QUIST: This is very much a case for individual rights of landowners and when they can exercise those rights. Versus they way it works right now you have to stand by and do what the EPA and the Corp of Engineers tell you to do. You’re at their mercy.

Speaking of Idaho, Gov. Butch Otter is favoring a plan to lower Idaho's personal income tax rate, if the state has the tax revenue to cover it. Otter favors trimming the personal rate from 7.8 percent to 7.6 percent, the going rate for corporations and says such a move would help small businesses subject to the personal income tax rate. He'd consider reducing tax rates, too, but would like to see it accompanied by dumping some of Idaho's existing tax breaks.

Now with today’s Food Forethought, here’s Lacy Gray.
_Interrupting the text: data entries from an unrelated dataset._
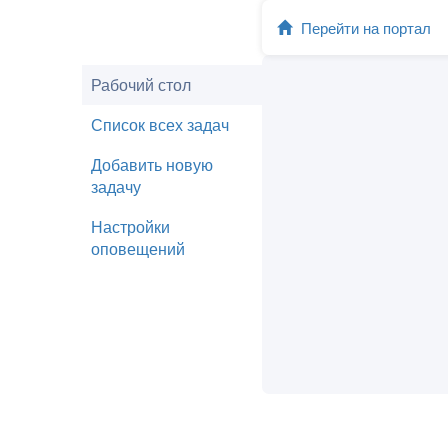
Перейти на портал
Рабочий стол
Список всех задач
Добавить новую
задачу
Настройки
оповещений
McDonald’s, which has been under fire over the last several years for their foods nutritional content, has decided to begin a new ad campaign that they hope will take the mystery out of their meat. This new ad campaign features ag producers from across the country in an attempt to educate consumers on how the food gets from the farms and ranches to the restaurants. A spokesperson for McDonald’s says, “the campaign will showcase the hardworking farmers and ranchers who not only share, but uphold McDonald’s mission and standards to deliver safe, high quality food to their consumers.” Of course this campaign won’t come without its critics but it’s a great opportunity for consumer agricultural education, and the farmers and ranchers participating in the ad campaigns are eager to reach that large portion of the population who really want to know how their food makes it to their dinner table. Regardless of whether or not someone is a McDonald’s fan, this is a great idea whose time has come; the partnering of beef, potato, and veggie producers with restaurant chains in order to connect consumers to producers.

Thanks Lacy. That’s today’s Northwest Report. I’m Greg Martin on the Ag Information Network.